- Umroli Location in Maharashtra, India
- Coordinates: 19°45′21″N 72°45′38″E﻿ / ﻿19.7558°N 72.7606°E
- Country: India
- State: Maharashtra
- District: Palghar

Government
- • Type: Gram panchayat

Languages
- • Official: Marathi
- Time zone: UTC+5:30 (IST)
- Vehicle registration: MH-48, MH-04

= Umroli =

Umroli is a town in Maharashtra. It also has a railway station on the western Line of the Mumbai Suburban Railway. It is located roughly 6 km north of Palghar which is the district headquarters. Umroli was situated in the old Thane District of Maharashtra. After the bifurcation, it is now a part of the Palghar district.

==Location==
Umroli is located 8 km south of Boisar on the Western Railway and 6 km from Palghar line of Mumbai Suburban Railway. It can be reached from National Highway NH-4, 30 km off from Charoti Naka. It is 40 km north of Virar on the Western Railway line.

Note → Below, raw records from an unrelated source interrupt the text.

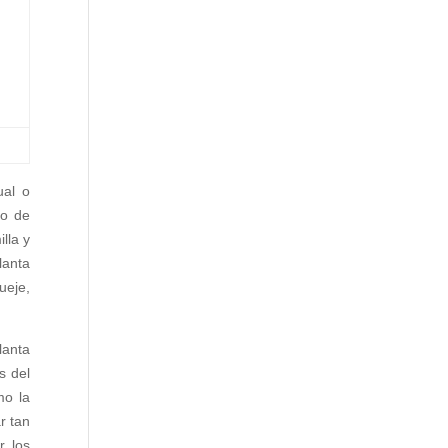
ual o
do de
lla y
lanta
ueje,
lanta
s del
mo la
r tan
r los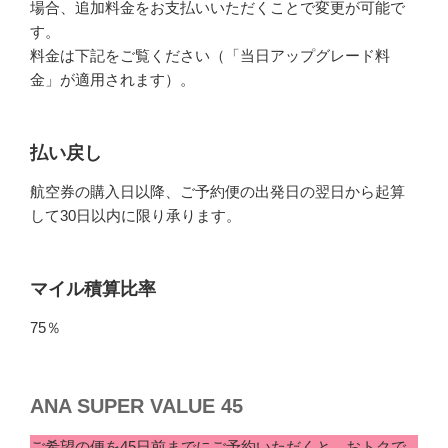
場合、追加料金をお支払いいただくことで変更が可能で
す。
料金は下記をご覧ください（「当日アップグレード料
金」が適用されます）。
払い戻し
航空券の購入日以降、ご予約便の出発日の翌日から起算
して30日以内に限り承ります。
マイル積算比率
75％
ANA SUPER VALUE 45
ご希望の便を45日前までにご予約いただくと、おトクで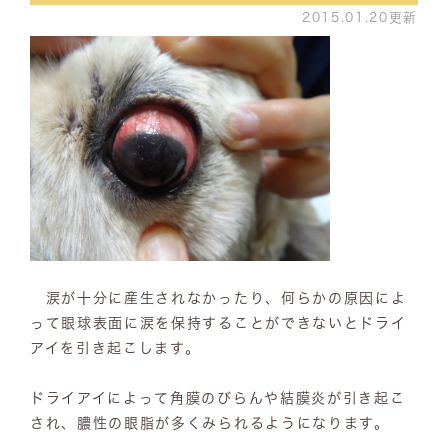
2015.01.20更新
涙が十分に産生されなかったり、何らかの原因によ
って眼球表面に涙を保持することができないとドライ
アイを引き起こします。
ドライアイによって角膜のびらんや結膜炎が引き起こ
され、膿性の眼脂が多くみられるようになります。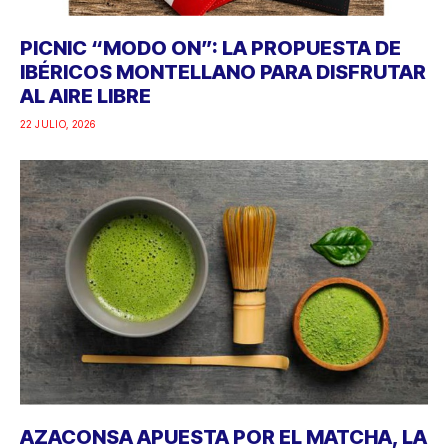
PICNIC “MODO ON”: LA PROPUESTA DE
IBÉRICOS MONTELLANO PARA DISFRUTAR
AL AIRE LIBRE
22 JULIO, 2026
AZACONSA APUESTA POR EL MATCHA, LA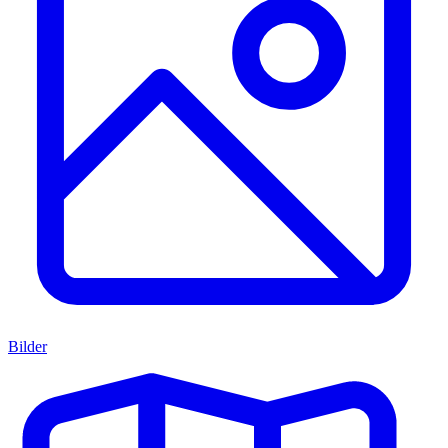
Bilder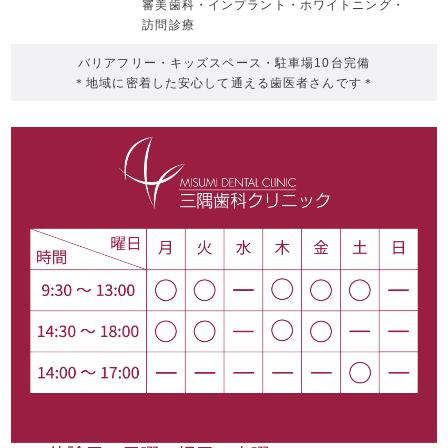
審美歯科・
インプラント・
ホワイトニング・
訪問診療
バリアフリー・
キッズスペース・
駐車場10台完備
＊地域に密着した安心して通える歯医者さんです＊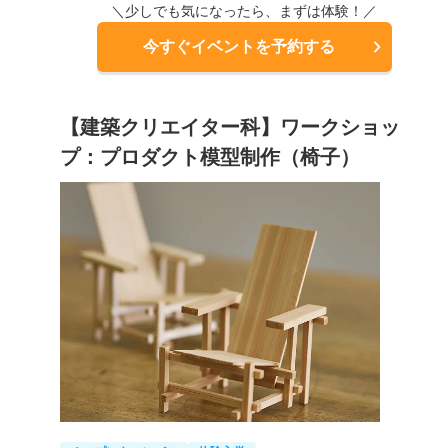
＼少しでも気になったら、まずは体験！／
今すぐイベントを予約する
【建築クリエイター科】ワークショッ
プ：プロダクト模型制作（椅子）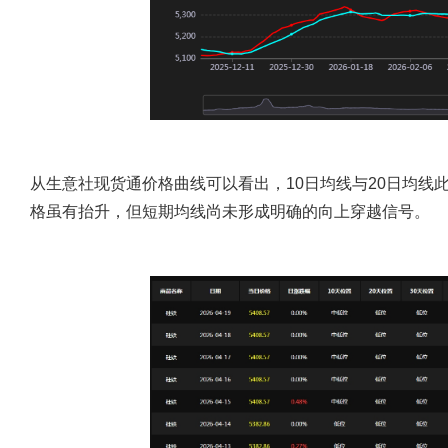
从生意社现货通价格曲线可以看出，10日均线与20日均线
格虽有抬升，但短期均线尚未形成明确的向上穿越信号。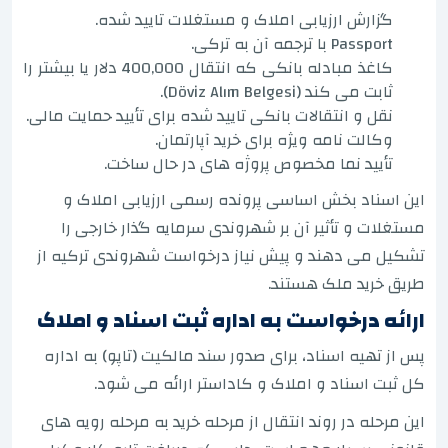
گزارش ارزیابی املاک و مستغلات تایید شده.
Passport با ترجمه آن به ترکی.
کاغذ مبادله بانکی که انتقال 400,000 دلار یا بیشتر را
ثابت می کند (Döviz Alım Belgesi).
نقل و انتقالات بانکی تایید شده برای تأیید حمایت مالی.
وکالت نامه ویژه برای خرید آپارتمان.
تأیید نما مخصوص پروژه های در حال ساخت.
این اسناد بخش اساسی پرونده رسمی ارزیابی املاک و
مستغلات و تأثیر آن بر شهروندی سرمایه گذار خارجی را
تشکیل می دهند و پیش نیاز درخواست شهروندی ترکیه از
طریق خرید ملک هستند.
ارائه درخواست به اداره ثبت اسناد و املاک
پس از تهیه اسناد، برای صدور سند مالکیت (تاپو) به اداره
کل ثبت اسناد و املاک و کاداستر ارائه می شود.
این مرحله در روند انتقال از مرحله خرید به مرحله رویه های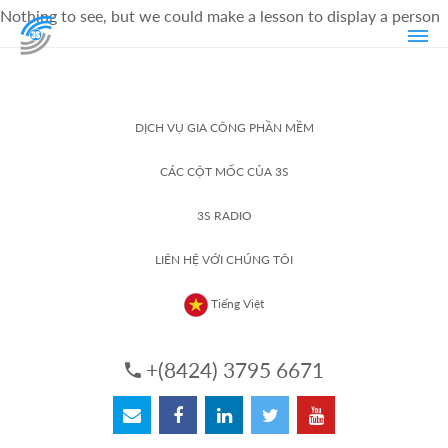
Nothing to see, but we could make a lesson to display a person
DỊCH VỤ GIA CÔNG PHẦN MỀM
CÁC CỘT MỐC CỦA 3S
3S RADIO
LIÊN HỆ VỚI CHÚNG TÔI
Tiếng Việt
+(8424) 3795 6671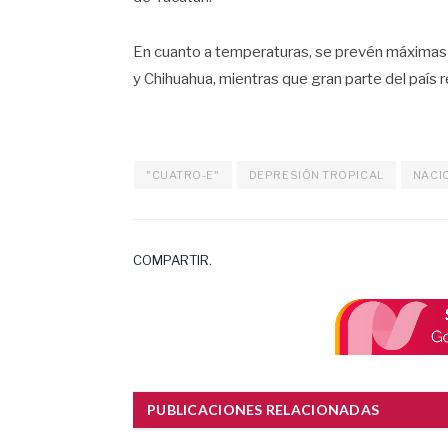
En cuanto a temperaturas, se prevén máximas 
y Chihuahua, mientras que gran parte del país r
"CUATRO-E"
DEPRESIÓN TROPICAL
NACI
COMPARTIR.
PUBLICACIONES RELACIONADAS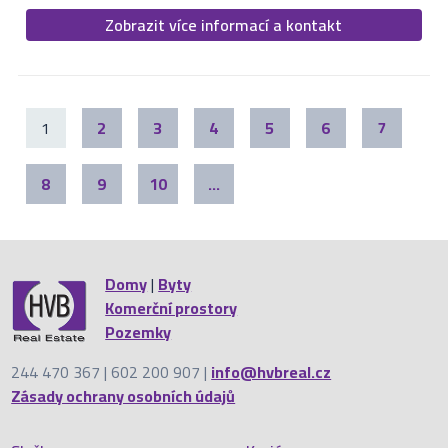
Zobrazit více informací a kontakt
1
2
3
4
5
6
7
8
9
10
...
Domy
|
Byty
Komerční prostory
Pozemky
244 470 367 | 602 200 907 |
info@hvbreal.cz
Zásady ochrany osobních údajů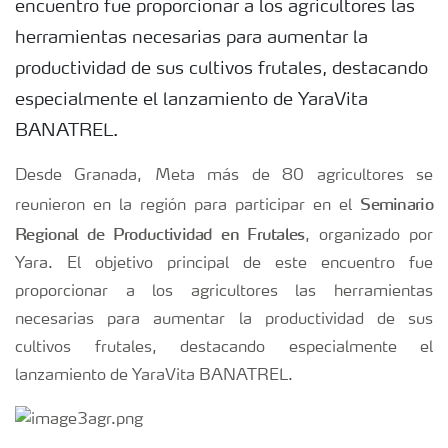
encuentro fue proporcionar a los agricultores las
herramientas necesarias para aumentar la
productividad de sus cultivos frutales, destacando
especialmente el lanzamiento de YaraVita
BANATREL.
Desde Granada, Meta más de 80 agricultores se
Seminario
reunieron en la región para participar en el
Regional de Productividad en Frutales
, organizado por
Yara. El objetivo principal de este encuentro fue
proporcionar a los agricultores las herramientas
necesarias para aumentar la productividad de sus
cultivos frutales, destacando especialmente el
lanzamiento de YaraVita BANATREL.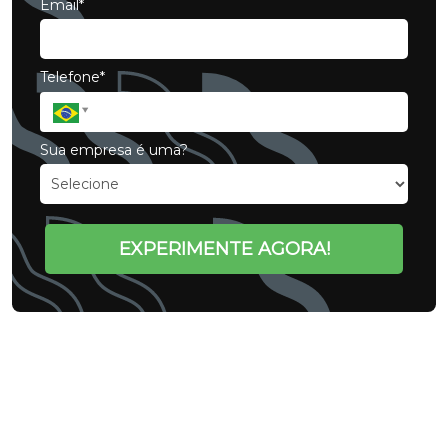
Email*
Telefone*
Sua empresa é uma?
EXPERIMENTE AGORA!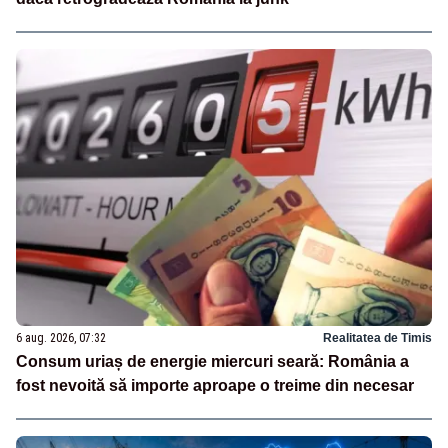
6 aug. 2026, 07:32
Realitatea de Timis
Consum uriaș de energie miercuri seară: România a
fost nevoită să importe aproape o treime din necesar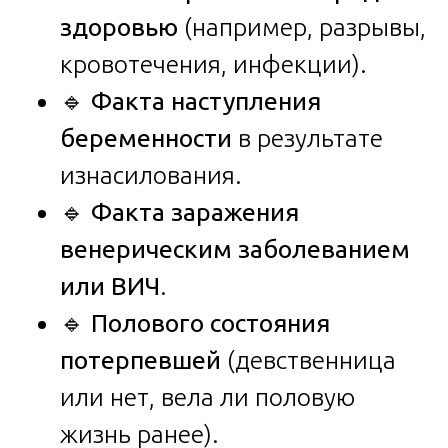
здоровью
(например, разрывы,
кровотечения, инфекции).
🔹
Факта наступления
беременности
в результате
изнасилования.
🔹
Факта заражения
венерическим заболеванием
или ВИЧ
.
🔹
Полового состояния
потерпевшей
(девственница
или нет, вела ли половую
жизнь ранее).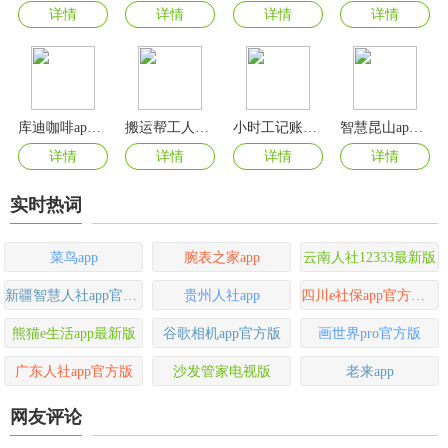
详情
详情
详情
详情
库迪咖啡app最新版
搬运帮工人版app
小时工记账2025最新版
智慧昆山app官方版
详情
详情
详情
详情
实时热词
菜鸟app
腕表之家app
云南人社12333最新版
新疆智慧人社app官方最新版
贵州人社app
四川e社保app官方最新版
熊猫e生活app最新版
谷歌相机app官方版
画世界pro官方版
广东人社app官方版
沙发管家电视版
老来app
网友评论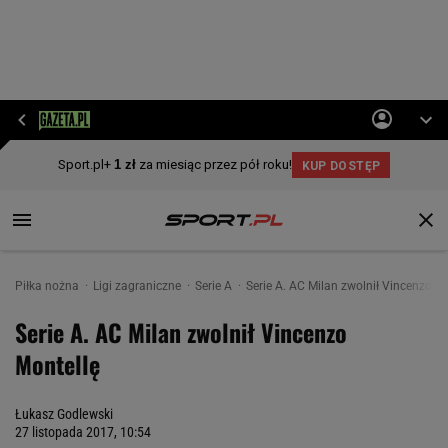
Piłka nożna
Ligi zagraniczne
Serie A
Serie A. AC Milan zwolnił Vincenzo M
Serie A. AC Milan zwolnił Vincenzo
Montellę
Łukasz Godlewski
27 listopada 2017, 10:54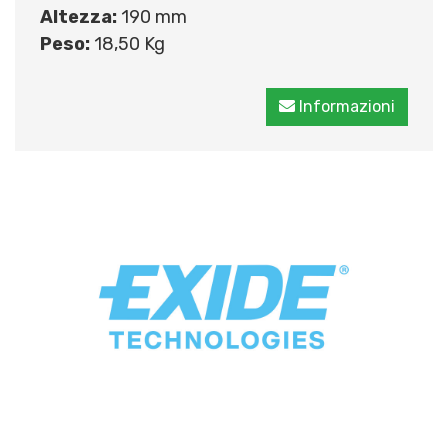
Altezza:
190 mm
Peso:
18,50 Kg
Informazioni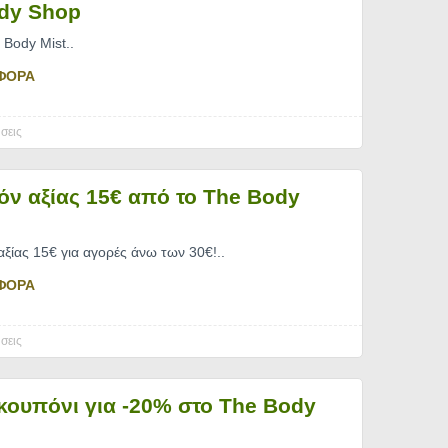
dy Shop
 Body Mist
..
ΦΟΡΑ
σεις
ν αξίας 15€ από το The Body
ξίας 15€ για αγορές άνω των 30€!
..
ΦΟΡΑ
σεις
κουπόνι για -20% στο The Body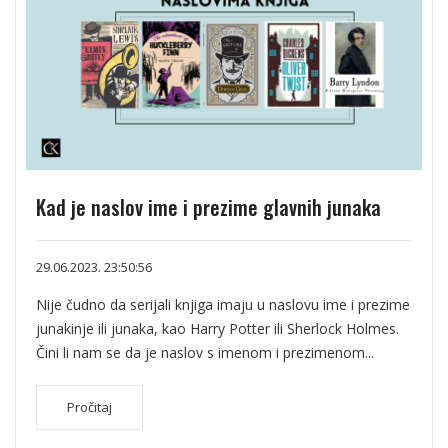
Kad je naslov ime i prezime glavnih junaka
29.06.2023. 23:50:56
Nije čudno da serijali knjiga imaju u naslovu ime i prezime
junakinje ili junaka, kao Harry Potter ili Sherlock Holmes.
Čini li nam se da je naslov s imenom i prezimenom...
Pročitaj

==Industrial area and power stations==
Tarapur Industrial Estate, Tarapur Atomic Power Station, and a thermal power station owned by Reliance Energy Limited are located close by. The huge industrial area at Tarapur accommodates various specialty chemicals, bulk drugs, steel and alloy, and textile manufacturing companies.